In the videos for both “Sucker” and “Cool,” the boys can be seen pouring alcohol with zoomed-in labels and excessively spraying cologne held up to the camera blatantly — it’s obvious they’re not hiding the commercial vein of their new era. While past music videos were more childlike and focused on their relationship as brothers, the new videos are more about branding and less about them as artists.
Now, let’s talk about their upcoming tour, the “Happiness Begins Tour.” No one’s happiness is beginning with these ticket prices. The Jonas Brothers’ OG fanbase is currently made up of young adults — you can bet no one is happy paying $150 for mediocre seats in the arena when there are groceries and rent to pay for.
Sure, the Jonas Brothers are probably big enough to get away with that kind of pricing. If people are unable to drop $150 on one night, however, how could the band claim to be supporting its fans? Somebody has to pay for all three days of Nick Jonas and Chopra’s weddings, I suppose.

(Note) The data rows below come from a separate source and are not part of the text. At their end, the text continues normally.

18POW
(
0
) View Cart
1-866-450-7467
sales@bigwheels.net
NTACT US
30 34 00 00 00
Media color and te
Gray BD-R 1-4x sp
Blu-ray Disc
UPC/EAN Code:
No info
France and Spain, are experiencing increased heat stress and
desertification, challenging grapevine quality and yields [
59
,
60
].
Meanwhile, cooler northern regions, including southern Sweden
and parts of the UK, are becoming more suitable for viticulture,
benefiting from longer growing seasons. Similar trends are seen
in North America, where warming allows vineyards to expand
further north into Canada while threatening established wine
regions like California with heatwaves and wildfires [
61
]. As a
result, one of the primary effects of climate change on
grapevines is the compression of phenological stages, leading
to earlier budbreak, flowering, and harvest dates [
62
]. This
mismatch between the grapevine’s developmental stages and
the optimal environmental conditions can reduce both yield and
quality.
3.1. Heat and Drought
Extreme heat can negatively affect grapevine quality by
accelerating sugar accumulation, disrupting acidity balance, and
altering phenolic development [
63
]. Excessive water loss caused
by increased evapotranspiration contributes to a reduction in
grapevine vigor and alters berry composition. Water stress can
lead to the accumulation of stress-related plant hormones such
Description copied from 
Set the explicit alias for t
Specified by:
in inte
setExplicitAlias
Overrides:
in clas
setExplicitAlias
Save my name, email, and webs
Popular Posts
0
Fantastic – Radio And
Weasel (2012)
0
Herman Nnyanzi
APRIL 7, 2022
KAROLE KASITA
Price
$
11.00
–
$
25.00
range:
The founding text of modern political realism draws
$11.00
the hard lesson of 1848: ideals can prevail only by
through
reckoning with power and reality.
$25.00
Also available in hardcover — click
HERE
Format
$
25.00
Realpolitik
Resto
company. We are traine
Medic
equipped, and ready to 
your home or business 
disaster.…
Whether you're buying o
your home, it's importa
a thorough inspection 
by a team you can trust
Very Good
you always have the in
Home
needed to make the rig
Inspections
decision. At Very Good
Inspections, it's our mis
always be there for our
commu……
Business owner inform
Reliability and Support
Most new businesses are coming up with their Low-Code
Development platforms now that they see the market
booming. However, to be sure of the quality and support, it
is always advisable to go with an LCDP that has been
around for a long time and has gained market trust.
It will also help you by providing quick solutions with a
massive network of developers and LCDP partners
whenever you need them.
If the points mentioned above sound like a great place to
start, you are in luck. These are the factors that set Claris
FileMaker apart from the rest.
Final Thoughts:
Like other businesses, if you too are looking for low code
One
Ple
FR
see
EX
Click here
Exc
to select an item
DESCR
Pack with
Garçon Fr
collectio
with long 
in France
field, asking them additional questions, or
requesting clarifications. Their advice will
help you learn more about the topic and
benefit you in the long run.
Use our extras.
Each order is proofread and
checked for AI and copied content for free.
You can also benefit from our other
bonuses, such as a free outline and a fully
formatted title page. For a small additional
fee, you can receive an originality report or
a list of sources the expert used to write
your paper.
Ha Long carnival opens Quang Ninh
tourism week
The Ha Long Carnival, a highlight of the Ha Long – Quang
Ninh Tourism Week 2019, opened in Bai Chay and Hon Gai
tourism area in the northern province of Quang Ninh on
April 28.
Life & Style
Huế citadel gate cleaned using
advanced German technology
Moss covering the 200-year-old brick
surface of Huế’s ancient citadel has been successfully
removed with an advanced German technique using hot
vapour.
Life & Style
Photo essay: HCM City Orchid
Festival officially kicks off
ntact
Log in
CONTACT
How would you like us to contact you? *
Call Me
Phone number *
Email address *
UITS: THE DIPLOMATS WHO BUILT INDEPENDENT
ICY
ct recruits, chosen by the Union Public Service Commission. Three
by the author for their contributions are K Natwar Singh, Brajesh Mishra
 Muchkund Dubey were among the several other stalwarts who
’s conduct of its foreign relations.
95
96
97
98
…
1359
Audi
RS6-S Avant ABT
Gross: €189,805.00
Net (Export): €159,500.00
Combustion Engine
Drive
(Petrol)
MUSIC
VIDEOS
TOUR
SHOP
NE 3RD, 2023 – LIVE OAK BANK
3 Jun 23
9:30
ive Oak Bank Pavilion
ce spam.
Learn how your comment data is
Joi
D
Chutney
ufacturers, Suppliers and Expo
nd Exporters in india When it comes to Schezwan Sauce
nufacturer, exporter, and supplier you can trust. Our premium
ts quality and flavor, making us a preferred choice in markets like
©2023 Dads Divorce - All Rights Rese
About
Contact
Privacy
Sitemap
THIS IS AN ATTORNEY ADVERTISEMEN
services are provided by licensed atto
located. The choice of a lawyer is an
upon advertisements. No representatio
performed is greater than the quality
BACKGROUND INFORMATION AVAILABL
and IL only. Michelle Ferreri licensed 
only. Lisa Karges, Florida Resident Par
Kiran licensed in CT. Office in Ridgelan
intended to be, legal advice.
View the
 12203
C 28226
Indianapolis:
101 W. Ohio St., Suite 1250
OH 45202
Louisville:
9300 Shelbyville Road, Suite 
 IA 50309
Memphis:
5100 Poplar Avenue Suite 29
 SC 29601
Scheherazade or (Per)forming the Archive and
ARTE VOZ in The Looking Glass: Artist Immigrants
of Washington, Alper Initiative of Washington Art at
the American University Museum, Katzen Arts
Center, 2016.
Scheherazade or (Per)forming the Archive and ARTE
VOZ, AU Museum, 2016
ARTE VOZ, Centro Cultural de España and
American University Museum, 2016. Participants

Additionally, the new sound of their music is basically a revival of DNCE, the band Joe Jonas helped to create after the Jonas Brothers initially broke up. DNCE holds the same power-pop vibe that all of the new Jonas Brothers songs claim. Before their return, the Jonas Brothers always kept fans on their toes for when the next genre bend was coming, mixing rock, big band and even funky pop undertones in their music. Of course the new full album may present a less predictable tone, but for now, it seems like we can expect even more formulaic Top-40s pop hits.
The Jonas Brothers used to be admired for their humility, dedication to their fans and down-to-earth spirits, but now fans are stuck trying to guess when the next round of product placement is going to sneak its way into another self-absorbed music video.
It’s obvious that the New Jersey boys have grown up, no longer maintaining the wholesome Disney image they knew for so long. Despite the issues mentioned, are dedicated fans still going to try to make their way into the venue for the new tour? Absolutely.
There are much bigger things to worry about than whether or not the Jonas Brothers’ comeback is following how teenage fans might have imagined it would go. But there’s still a lot to be said about watching your childhood idols grow up — sometimes, they don’t end up to be as cool as you thought they would be.